As many of you know, I am an Orthodox Christian which means today is not what it is for most; Nativity for traditional Christians is still two weeks away. I live in a different world than most people in America in choosing to observe the liturgical calendar of the Church but I am not so far removed from reality not to note the Western Christmas season and all it means to my many friends here who worship on the Gregorian calendar. Joyous Noel to you all!
This year I received a Christmas poem from Beth Priest in Ardmore, Pennsylvania, which annual event, because she has sent them since I first ‘met’ her online years ago and because they are so good, has become a marker of the Philippian Fast for me. I share ‘Standing Still’ below with her permission in the hope that you find it as edifying as I did — and wish you all a Merry Christmas and a Happy New Year!
Standing Still
“In the Jesus child of Mary lives the almighty God. Wait a minute! Don’t speak; stop thinking! Stand still before this statement! God became a child! Here he is, poor like us, miserable and helpless like us, a person of flesh and blood like us, our brother. And yet he is God; he is might.”
~Dietrich Bonhoeffer
I am rushing, rushing, doing more,
I am rushing, rushing, wanting more,
I am rushing though my heart is sore,
I am rushing, rushing, rushing…
I am rushing this time to assist,
I am rushing this time to acquire.
I am rushing as though hopes consist
Of all I dream, desire and conspire.
I rush as though I think I know
The way each moment ought to go,
I rush like I can hold together
The world in all its weary weather.
I rush as though my life depended
On what I’ve said or done or mended.
I rush from one place to another,
I cram my heart with fuss and bother.
Till one day I am stopped. That’s all.
Just stopped before I start to fall.
A hand is held before my face.
It startles me, this hand of grace.
It bids me stop for a long while.
It bids me stand, not think of miles
To go and do before I sleep.
It bids me laugh. It bids me weep.
It points, this hand, across the years,
It gestures love and calms my fears.
It points me to a Child, a stable.
It points me to the One who’s able
To hold and know, forgive and mend.
It shows me joy that will not end.
I am stopping, stopping, stepping down,
I am stopping, stopping, slowing down.
I am stopping.

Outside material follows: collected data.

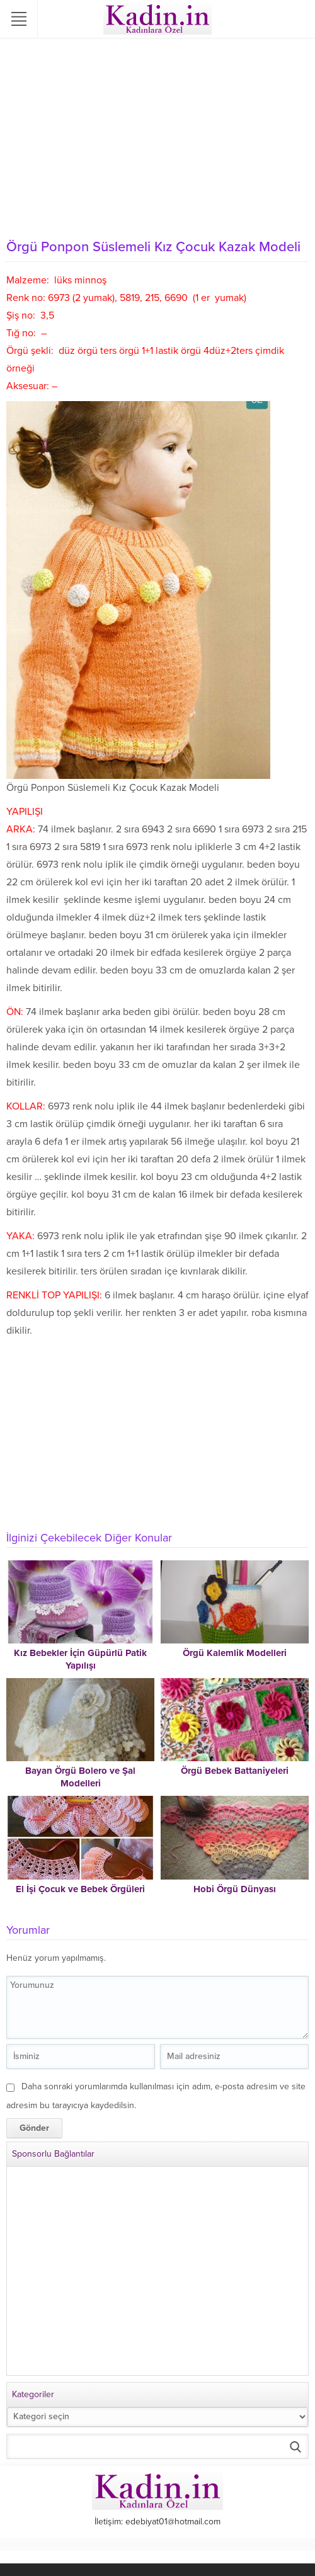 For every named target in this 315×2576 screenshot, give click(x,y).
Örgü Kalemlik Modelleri (235, 1653)
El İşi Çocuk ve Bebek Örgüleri (80, 1889)
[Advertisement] (157, 138)
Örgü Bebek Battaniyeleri (235, 1770)
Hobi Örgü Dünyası (234, 1889)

Now an act of will.
I am stopping. I am standing still.
“O worship and adore!” The whispered call.
The quiet is enough. His love is all.
~Elisabeth M. Priest, Advent 2011
Thank you, Beth, for this poem!
Her Majesty the Queen also has some Christmas notes for her subjects you might want to read.
Thank you, John, for the good wishes. I have another blog-friend whose family converted to the Orthodox Church last year. I have learned some good things from reading about her conversion.
And in the multiple categories of:
a) HP as shared text;
b) intersections of HP and theology;
c) Orthodox churches
d) satire,
I saw this in my FB news feed:
Council of Chalcedon to Be Re-Fought on Bethlehem Quidditch Pitch
Hope you and yours have a blessed Feast of the Nativity in a few days, John!